In deze zaak, uitgesproken door de Rechtbank Rotterdam op 23 februari 2011, betreft het een geschil tussen een man en een vrouw over de verdeling van een ontslagvergoeding na hun echtscheiding. De echtscheiding werd uitgesproken op 6 juli 2009 en op 7 augustus 2009 ingeschreven in de registers van de burgerlijke stand. Partijen hadden op 26 mei 2009 respectievelijk 29 mei 2009 een echtscheidingsconvenant ondertekend, waarin zij de gevolgen van de echtscheiding regelde. De peildatum voor de verdeling van de gemeenschap van goederen was vastgesteld op 4 januari 2009.

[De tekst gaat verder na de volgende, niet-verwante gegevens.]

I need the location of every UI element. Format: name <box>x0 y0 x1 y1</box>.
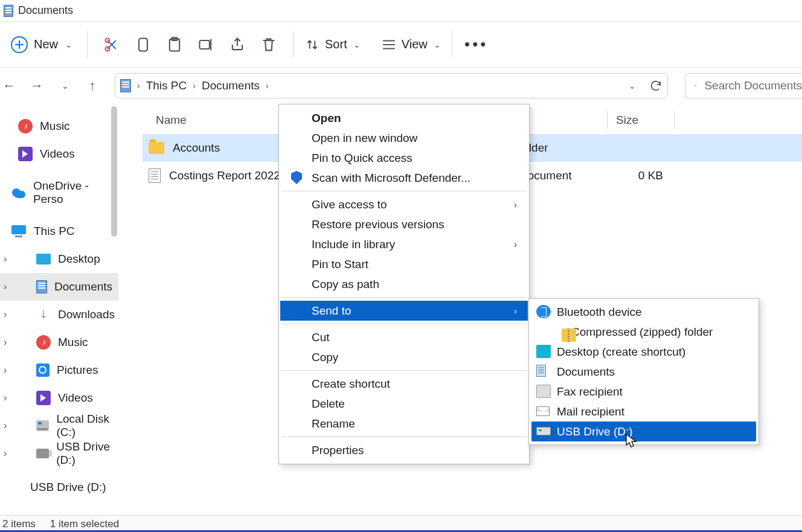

De man ontving na de ontbinding van het huwelijk een ontslagvergoeding van zijn werkgever, welke vergoeding hij niet had vermeld in het echtscheidingsconvenant. De vrouw vorderde dat deze ontslagvergoeding alsnog in de verdeling zou worden betrokken, omdat zij stelde dat de man deze had verzwegen. De rechtbank oordeelde dat de ontslagvergoeding, die een compensatie is voor toekomstig inkomensverlies, alleen aan de man toekwam, omdat het ontslag pas na de ontbinding van het huwelijk inging. De rechtbank concludeerde dat de vrouw niet relevant was geïnformeerd over de aanspraak van de man op het moment van het ondertekenen van het convenant.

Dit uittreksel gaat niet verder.